(Surya Edisi 4 Juni 2008)
Oleh: Husamah
(Ketua Forum Diskusi Ilmiah UMM)
Jawa Timur telah mencatat sejarah dirinya dengan berbagai kejadian bencana akibat kerusakan lingkungan. Beberapa contoh dapat kemabli kita ingat seperti banjir akibat meluapnya Sungai Bengawan Solo yang merendam beberapa kabupaten, banjir di Tulungagung, Trenggalek dan Kediri, tanah longsor di Jember, Trawas dan Ponorogo.
Jika ingin jujur, semua itu terjadi akibat lalainya para pemimpin dalam mengelolaan sumberdaya alam.
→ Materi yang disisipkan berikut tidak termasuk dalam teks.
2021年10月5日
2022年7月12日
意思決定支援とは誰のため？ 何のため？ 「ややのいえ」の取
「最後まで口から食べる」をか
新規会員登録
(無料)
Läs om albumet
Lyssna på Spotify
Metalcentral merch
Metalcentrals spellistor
Sayangnya, terlalu sering para pemimpin itu membela diri dan terkadang memunculkan opini yang justru menyesatkan masyarakat. Dampak-dampak kerusakan yang memakan korban jiwa sepertinya tidak mampu membuat pemimpin merubah pola kebijakan yang mengedepankan kepentingan ekonomi dan pemilik modal. Sulit rasanya membuat mereka sadar tentang bahaya laten kerusakan lingkungan.
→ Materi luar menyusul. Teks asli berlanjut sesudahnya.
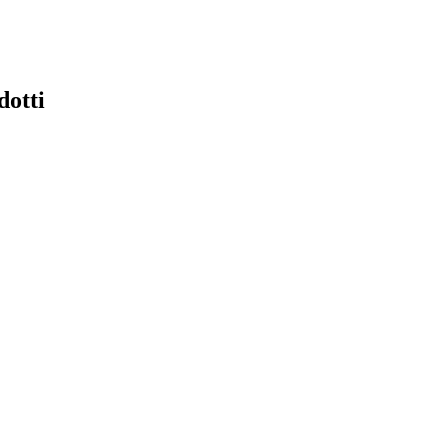
dotti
Menurut Cahyadi (2008) orientasi Pemprov Jawa Timur untuk meningkatkan investasi melalui industrialisasi yang mengorbankan lingkungan sudah melenceng dari tujuan pembangunan berkelanjutan, karena seharusnya industrialisasi yang dikembangkan saat ini tidak merampas kesempatan generasi mendatang untuk mendapatkan kualitas sumberdaya alam yang bisa memenuhi kebutuhan hidup mereka.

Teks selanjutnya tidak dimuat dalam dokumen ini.